• **THE TASK**:
The word "avail" occurs in some of the lines below; copy each of those lines.

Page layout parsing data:
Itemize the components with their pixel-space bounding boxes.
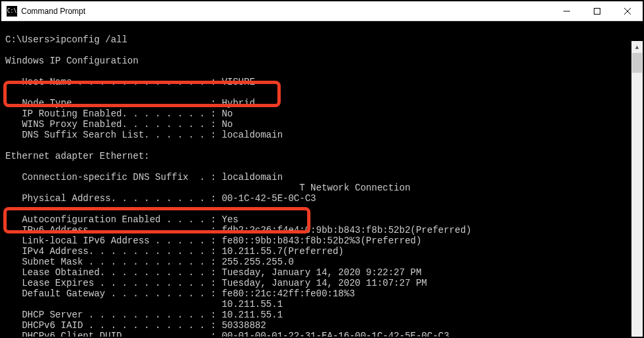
ipv4-line: IPv4 Address. . . . . . . . . . . : 10.2… xyxy=(5,246,343,257)
scroll-thumb[interactable] xyxy=(632,53,642,73)
cmd-icon: C:\ xyxy=(7,6,17,17)
host-name-line: Host Name . . . . . . . . . . . . : VISU… xyxy=(5,77,255,87)
conn-dns-line: Connection-specific DNS Suffix . : local… xyxy=(5,172,283,183)
node-type-line: Node Type . . . . . . . . . . . . : Hybr… xyxy=(5,98,255,108)
title-bar: C:\ Command Prompt xyxy=(1,1,643,21)
vertical-scrollbar[interactable]: ▲ xyxy=(631,41,643,338)
wins-proxy-line: WINS Proxy Enabled. . . . . . . . : No xyxy=(5,119,233,130)
svg-rect-1 xyxy=(594,8,600,14)
physical-address-line: Physical Address. . . . . . . . . : 00-1… xyxy=(5,193,316,204)
autoconfig-line: Autoconfiguration Enabled . . . . : Yes xyxy=(5,214,238,225)
gateway-line: Default Gateway . . . . . . . . . : fe80… xyxy=(5,288,355,299)
lease-expires-line: Lease Expires . . . . . . . . . . : Tues… xyxy=(5,278,427,288)
scroll-up-arrow[interactable]: ▲ xyxy=(631,41,643,52)
dhcp-server-line: DHCP Server . . . . . . . . . . . : 10.2… xyxy=(5,310,283,320)
description-line: T Network Connection xyxy=(5,183,410,193)
window-controls xyxy=(552,1,643,21)
lease-obtained-line: Lease Obtained. . . . . . . . . . : Tues… xyxy=(5,267,421,278)
cmd-prompt-line: C:\Users>ipconfig /all xyxy=(5,34,127,45)
dhcpv6-iaid-line: DHCPv6 IAID . . . . . . . . . . . : 5033… xyxy=(5,320,266,331)
ipv6-line: IPv6 Address. . . . . . . . . . . : fdb2… xyxy=(5,225,472,235)
gateway-line-2: 10.211.55.1 xyxy=(5,299,283,310)
dns-suffix-line: DNS Suffix Search List. . . . . . : loca… xyxy=(5,130,283,140)
dhcpv6-duid-line: DHCPv6 Client DUID. . . . . . . . : 00-0… xyxy=(5,331,449,338)
maximize-button[interactable] xyxy=(582,1,612,21)
close-button[interactable] xyxy=(612,1,643,21)
subnet-line: Subnet Mask . . . . . . . . . . . : 255.… xyxy=(5,257,294,267)
minimize-button[interactable] xyxy=(552,1,582,21)
window-title: Command Prompt xyxy=(21,7,85,16)
console-output[interactable]: C:\Users>ipconfig /all Windows IP Config… xyxy=(1,21,643,338)
section-heading: Ethernet adapter Ethernet: xyxy=(5,151,149,161)
section-heading: Windows IP Configuration xyxy=(5,56,139,66)
linklocal-line: Link-local IPv6 Address . . . . . : fe80… xyxy=(5,235,421,246)
ip-routing-line: IP Routing Enabled. . . . . . . . : No xyxy=(5,108,233,119)
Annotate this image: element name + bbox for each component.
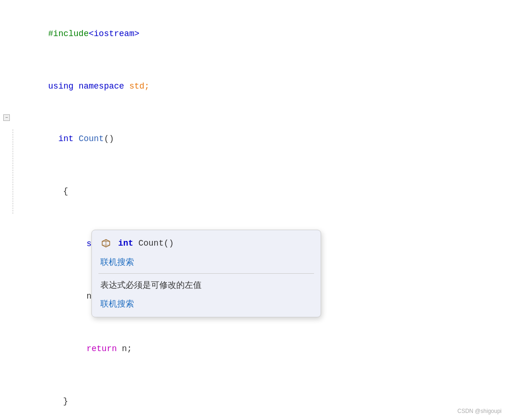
- fold-gutter: [0, 166, 13, 167]
- autocomplete-link-2[interactable]: 联机搜索: [92, 294, 321, 313]
- paren-count: (): [104, 134, 114, 143]
- code-content-7: return n;: [13, 323, 132, 374]
- watermark: CSDN @shigoupi: [458, 408, 502, 414]
- code-line: return n;: [0, 322, 510, 375]
- fold-gutter-count[interactable]: −: [0, 113, 13, 121]
- cube-icon: [100, 238, 112, 249]
- autocomplete-divider: [98, 273, 314, 274]
- fold-button-count[interactable]: −: [3, 114, 10, 121]
- code-content-3: int Count(): [13, 113, 114, 164]
- code-editor: #include<iostream> using namespace std; …: [0, 0, 510, 420]
- autocomplete-popup: int Count() 联机搜索 表达式必须是可修改的左值 联机搜索: [91, 230, 321, 317]
- function-name-count: Count: [79, 134, 104, 143]
- autocomplete-fname: Count(): [133, 239, 173, 248]
- fold-gutter: [0, 271, 13, 272]
- fold-gutter: [0, 376, 13, 377]
- keyword-namespace: namespace: [79, 82, 129, 91]
- close-brace-count: }: [63, 397, 68, 406]
- code-content-8: }: [13, 376, 68, 420]
- open-brace-count: {: [63, 187, 68, 196]
- code-line: using namespace std;: [0, 60, 510, 112]
- autocomplete-link-1[interactable]: 联机搜索: [92, 253, 321, 271]
- autocomplete-error-text: 表达式必须是可修改的左值: [92, 276, 321, 294]
- autocomplete-item-text: int Count(): [118, 239, 174, 248]
- include-header: <iostream>: [89, 29, 139, 38]
- code-line: {: [0, 165, 510, 218]
- autocomplete-item-count[interactable]: int Count(): [92, 234, 321, 253]
- preprocessor-keyword: #include: [48, 29, 89, 38]
- keyword-using: using: [48, 82, 79, 91]
- code-line: }: [0, 375, 510, 420]
- return-val-n: n;: [122, 344, 132, 353]
- code-content-1: #include<iostream>: [13, 8, 139, 59]
- code-line: − int Count(): [0, 112, 510, 165]
- autocomplete-keyword: int: [118, 239, 133, 248]
- code-content-4: {: [13, 166, 68, 217]
- keyword-return-count: return: [86, 344, 122, 353]
- code-content-2: using namespace std;: [13, 61, 150, 112]
- fold-gutter: [0, 61, 13, 62]
- fold-gutter: [0, 8, 13, 9]
- code-line: #include<iostream>: [0, 8, 510, 60]
- fold-gutter: [0, 218, 13, 219]
- type-int: int: [58, 134, 78, 143]
- fold-gutter: [0, 323, 13, 324]
- namespace-std: std;: [129, 82, 150, 91]
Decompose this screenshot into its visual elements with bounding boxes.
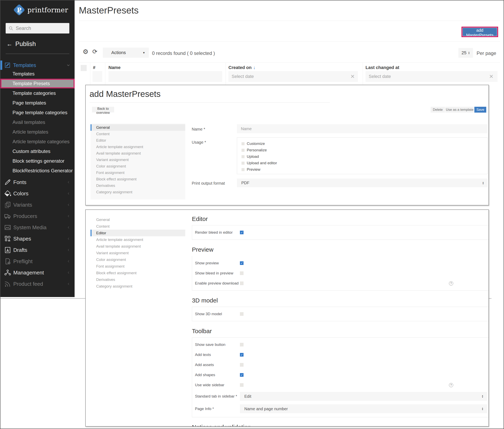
last-changed-date-filter[interactable] xyxy=(365,71,497,82)
column-header-last-changed[interactable]: Last changed at xyxy=(365,65,399,70)
chevron-left-icon[interactable] xyxy=(67,180,70,184)
help-icon[interactable]: ? xyxy=(449,383,453,387)
column-header-hash[interactable]: # xyxy=(93,65,95,70)
sidebar-search[interactable] xyxy=(6,23,69,34)
usage-option-customize[interactable]: ✓Customize xyxy=(237,140,487,147)
sidebar-section-shapes[interactable]: Shapes xyxy=(0,233,75,244)
sidebar-item-custom-attributes[interactable]: Custom attributes xyxy=(0,146,75,156)
clear-created-filter-icon[interactable]: ✕ xyxy=(350,73,355,80)
column-header-name[interactable]: Name xyxy=(108,65,121,70)
back-to-overview-button[interactable]: Back to overview xyxy=(92,107,114,112)
preset-nav-item-block-effect-assignment[interactable]: Block effect assignment xyxy=(90,270,185,276)
sidebar-section-colors[interactable]: Colors xyxy=(0,188,75,199)
sidebar-item-article-templates[interactable]: Article templates xyxy=(0,127,75,137)
preset-nav-item-color-assignment[interactable]: Color assignment xyxy=(90,163,185,170)
sidebar-item-avail-templates[interactable]: Avail templates xyxy=(0,117,75,127)
preset-nav-item-block-effect-assignment[interactable]: Block effect assignment xyxy=(90,176,185,182)
save-button[interactable]: Save xyxy=(474,107,486,113)
sidebar-item-block-settings-generator[interactable]: Block settings generator xyxy=(0,156,75,166)
preset-nav-item-font-assignment[interactable]: Font assignment xyxy=(90,170,185,176)
sidebar-item-page-templates[interactable]: Page templates xyxy=(0,98,75,108)
preset-nav-item-content[interactable]: Content xyxy=(90,223,185,230)
sidebar-section-variants[interactable]: Variants xyxy=(0,199,75,210)
gear-icon[interactable]: ⚙ xyxy=(83,48,88,55)
checkbox-checked[interactable]: ✓ xyxy=(240,261,243,265)
preset-nav-item-editor[interactable]: Editor xyxy=(90,230,185,236)
chevron-left-icon[interactable] xyxy=(67,248,70,252)
checkbox-unchecked[interactable]: ✓ xyxy=(242,155,244,158)
sidebar-item-template-presets[interactable]: Template Presets xyxy=(0,79,75,88)
actions-dropdown[interactable]: Actions ▼ xyxy=(103,48,149,58)
preset-nav-item-derivatives[interactable]: Derivatives xyxy=(90,276,185,283)
preset-nav-item-article-template-assignment[interactable]: Article template assignment xyxy=(90,144,185,150)
checkbox-unchecked[interactable]: ✓ xyxy=(242,149,244,152)
sidebar-section-fonts[interactable]: Fonts xyxy=(0,177,75,188)
setting-select[interactable]: Edit▲▼ xyxy=(240,392,487,401)
delete-button[interactable]: Delete xyxy=(431,107,445,113)
created-on-date-filter[interactable] xyxy=(228,71,358,82)
add-masterpresets-button[interactable]: add MasterPresets xyxy=(463,28,497,36)
name-filter-input[interactable] xyxy=(108,71,222,82)
search-input[interactable] xyxy=(16,26,62,31)
preset-name-input[interactable] xyxy=(237,124,488,133)
usage-option-personalize[interactable]: ✓Personalize xyxy=(237,147,487,153)
sidebar-item-article-template-categories[interactable]: Article template categories xyxy=(0,137,75,146)
chevron-left-icon[interactable] xyxy=(67,259,70,263)
checkbox-unchecked[interactable]: ✓ xyxy=(242,168,244,171)
preset-nav-item-content[interactable]: Content xyxy=(90,131,185,137)
use-as-template-button[interactable]: Use as a template xyxy=(445,107,474,113)
sidebar-section-system-media[interactable]: System Media xyxy=(0,222,75,233)
chevron-left-icon[interactable] xyxy=(67,271,70,275)
preset-nav-item-variant-assignment[interactable]: Variant assignment xyxy=(90,157,185,163)
preset-nav-item-variant-assignment[interactable]: Variant assignment xyxy=(90,250,185,256)
checkbox-unchecked[interactable]: ✓ xyxy=(240,281,243,285)
chevron-left-icon[interactable] xyxy=(67,225,70,229)
checkbox-checked[interactable]: ✓ xyxy=(240,373,243,377)
chevron-down-icon[interactable] xyxy=(67,63,70,67)
checkbox-checked[interactable]: ✓ xyxy=(240,353,243,357)
checkbox-unchecked[interactable]: ✓ xyxy=(240,383,243,387)
clear-last-changed-filter-icon[interactable]: ✕ xyxy=(489,73,494,80)
preset-nav-item-color-assignment[interactable]: Color assignment xyxy=(90,256,185,263)
preset-nav-item-category-assignment[interactable]: Category assignment xyxy=(90,189,185,195)
sidebar-item-blockrestrictions-generator[interactable]: BlockRestrictions Generator xyxy=(0,166,75,176)
select-all-checkbox[interactable] xyxy=(81,65,87,71)
print-format-select[interactable]: PDF ▲▼ xyxy=(237,179,488,187)
chevron-left-icon[interactable] xyxy=(67,282,70,286)
usage-option-upload-and-editor[interactable]: ✓Upload and editor xyxy=(237,160,487,166)
chevron-left-icon[interactable] xyxy=(67,203,70,207)
setting-select[interactable]: Name and page number▲▼ xyxy=(240,404,487,413)
preset-nav-item-avail-template-assignment[interactable]: Avail template assignment xyxy=(90,150,185,157)
brand-logo[interactable]: P printformer xyxy=(13,4,68,16)
sidebar-section-product-feed[interactable]: Product feed xyxy=(0,278,75,290)
help-icon[interactable]: ? xyxy=(449,281,453,286)
column-header-created-on[interactable]: Created on↓ xyxy=(228,65,255,70)
preset-nav-item-derivatives[interactable]: Derivatives xyxy=(90,182,185,189)
checkbox-unchecked[interactable]: ✓ xyxy=(240,271,243,275)
chevron-left-icon[interactable] xyxy=(67,214,70,218)
checkbox-unchecked[interactable]: ✓ xyxy=(242,142,244,145)
preset-nav-item-editor[interactable]: Editor xyxy=(90,137,185,144)
sidebar-section-management[interactable]: Management xyxy=(0,267,75,278)
checkbox-unchecked[interactable]: ✓ xyxy=(242,162,244,165)
sidebar-item-templates[interactable]: Templates xyxy=(0,69,75,79)
sidebar-item-page-template-categories[interactable]: Page template categories xyxy=(0,108,75,117)
sidebar-group-templates[interactable]: Templates xyxy=(0,61,75,70)
per-page-select[interactable]: 25 ▲▼ xyxy=(459,48,473,58)
preset-nav-item-font-assignment[interactable]: Font assignment xyxy=(90,263,185,270)
sidebar-section-producers[interactable]: Producers xyxy=(0,210,75,222)
preset-nav-item-general[interactable]: General xyxy=(90,124,185,131)
checkbox-checked[interactable]: ✓ xyxy=(240,231,243,234)
preset-nav-item-avail-template-assignment[interactable]: Avail template assignment xyxy=(90,243,185,250)
chevron-left-icon[interactable] xyxy=(67,191,70,196)
usage-option-preview[interactable]: ✓Preview xyxy=(237,166,487,173)
usage-option-upload[interactable]: ✓Upload xyxy=(237,153,487,160)
hash-filter-input[interactable] xyxy=(93,71,102,82)
sidebar-section-preflight[interactable]: Preflight xyxy=(0,256,75,267)
chevron-left-icon[interactable] xyxy=(67,237,70,241)
preset-nav-item-category-assignment[interactable]: Category assignment xyxy=(90,283,185,290)
sidebar-section-drafts[interactable]: Drafts xyxy=(0,244,75,256)
preset-nav-item-article-template-assignment[interactable]: Article template assignment xyxy=(90,236,185,243)
refresh-icon[interactable]: ⟳ xyxy=(92,48,97,55)
checkbox-unchecked[interactable]: ✓ xyxy=(240,363,243,367)
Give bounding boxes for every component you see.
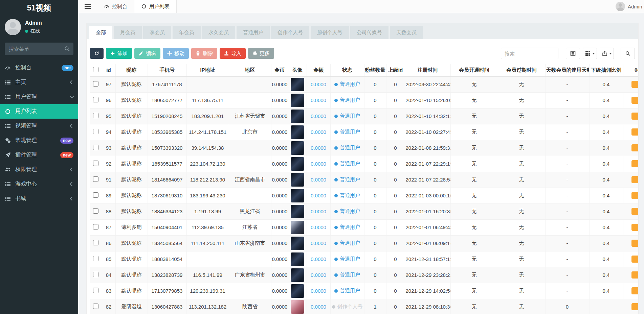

• **WRITTEN ANSWER**:
sidebar-item-avail-templates[interactable]: Avail templates xyxy=(0,117,75,127)
preset-nav-item-avail-template-assignment[interactable]: Avail template assignment xyxy=(90,150,185,157)
preset-nav-item-avail-template-assignment[interactable]: Avail template assignment xyxy=(90,243,185,250)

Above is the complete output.